Anyway, I have a water problem, the water bottle moulded from the heat so now I wonder if water dish is better, but he will 100% knock it over. So I bought him a hanging dish so he can't push it over. Would it be too tall for him to reach? I'm kinda split about where to place it. On the ledge or by the sand bath?


----------



## Rafa (Jun 18, 2012)

Buy another water bottle.


----------



## Knighterist (Feb 10, 2020)

Rafa said:


> Buy another water bottle.


Any good recommendations? I read reviews on the ones I looked at and there's always leakage issues 
I'm reusing the old one after soaking it in hot soapy water and washing it...But looking into getting another bottle.


----------



## Engel98 (Oct 7, 2018)

No the bowl is fine. Ghost uses one no issues and so does my tiny roborovski. It will need cleaning and refilling more than a bottle though so be prepared. But there's no reason why the bowl would be an issue.

Don't worry about removing the house. Are you able to put the house in the sand bath?


----------



## Knighterist (Feb 10, 2020)

Engel98 said:


> No the bowl is fine. Ghost uses one no issues and so does my tiny roborovski. It will need cleaning and refilling more than a bottle though so be prepared. But there's no reason why the bowl would be an issue.
> 
> Don't worry about removing the house. Are you able to put the house in the sand bath?


Argh I keep forgetting to replacing water in the bowl! I have put bottle and bowl in there and it seems like he doesn't care for the bowl much.
The same bath is an old ice cream tub, so the old house he doesn't use doesn't seem to fit in there. Should I find another container so it fits there?


----------



## Engel98 (Oct 7, 2018)

Knighterist said:


> Argh I keep forgetting to replacing water in the bowl! I have put bottle and bowl in there and it seems like he doesn't care for the bowl much.
> The same bath is an old ice cream tub, so the old house he doesn't use doesn't seem to fit in there. Should I find another container so it fits there?
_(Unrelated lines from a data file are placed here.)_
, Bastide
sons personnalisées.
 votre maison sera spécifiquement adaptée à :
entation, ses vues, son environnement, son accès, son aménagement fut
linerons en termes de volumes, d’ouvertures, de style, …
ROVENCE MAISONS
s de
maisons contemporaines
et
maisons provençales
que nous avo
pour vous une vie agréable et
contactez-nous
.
You can if you like or find a smaller hide to fit it there like a bendy bridge or something.


----------



## Knighterist (Feb 10, 2020)

Engel98 said:


> You can if you like or find a smaller hide to fit it there like a bendy bridge or something.


All the [email protected] near me ran out if bendy bridges...Odd!
I left the sand tub in and I guess he goes in for a quick dig and shake...Saw some sand movement...


----------